C'est à partir de 1960, avec la publication du livre de Philippe Ariès que l'enfance devient véritablement objet d'histoire.

La famille est une construction sociale. Les diverses formes qu'elle a adoptées tout au long de l'histoire obligeraient à utiliser le terme au pluriel – familles plutôt que famille – ou même à parler d’« agencement familial ». La famille, au singulier, en tant que modèle d'organisation de la vie privée, s'impose souvent comme une évidence malgré les contours disparates que cette institution prend dans la vie réelle.

L'enfance autrefois était plus courte qu'aujourd'hui : c'était l'âge de l'innocence et de l'irresponsabilité, elle se terminait vers dix ou douze ans avec la mise au travail précoce. C'était aussi le temps de la dépendance matérielle et juridique qui pouvait durer fort longtemps puisque, en France, sous l'Ancien Régime, la majorité légale était de vingt-cinq ans pour les filles et de trente ans pour les garçons.
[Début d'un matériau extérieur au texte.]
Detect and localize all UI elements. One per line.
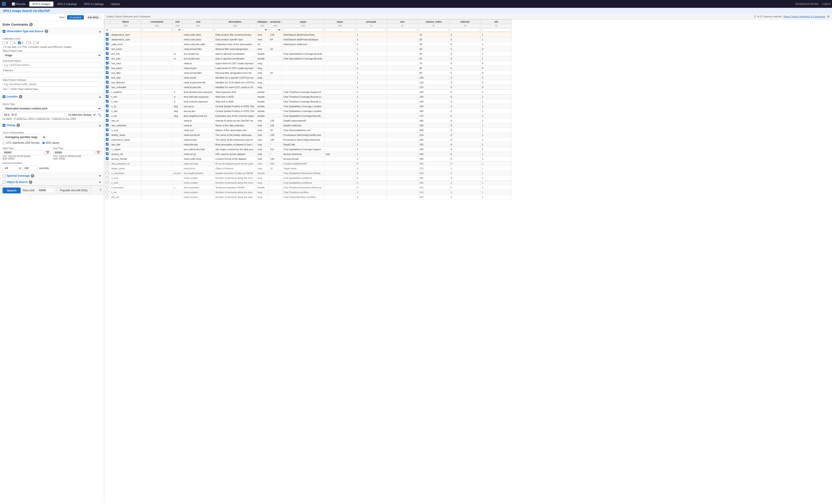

Au sens large, l'histoire de l'enfance touche à bien des domaines : vie quotidienne, croyances, religion, éducation, apprentissage, travail, droit. Elle ne peut se séparer de l'histoire de la famille. Du Moyen Âge jusqu'au XVIIe siècle, dans le cadre de grandes maisonnées, où vivent des familles élargies, l'enfant n'a guère de spécificité : il est perçu comme un adulte en réduction et on se soucie peu de protéger son innocence ou sa personnalité. On l'aime pour ses fantaisies comme un petit animal : c'est le « mignotage », dont certaines pages du Journal d'Héroard ou des Lettres de Mme de Sévigné nous donnent une idée. Dans un tel contexte, la mort des plus jeunes est en général vécue avec fatalisme et détachement, du moins en apparence.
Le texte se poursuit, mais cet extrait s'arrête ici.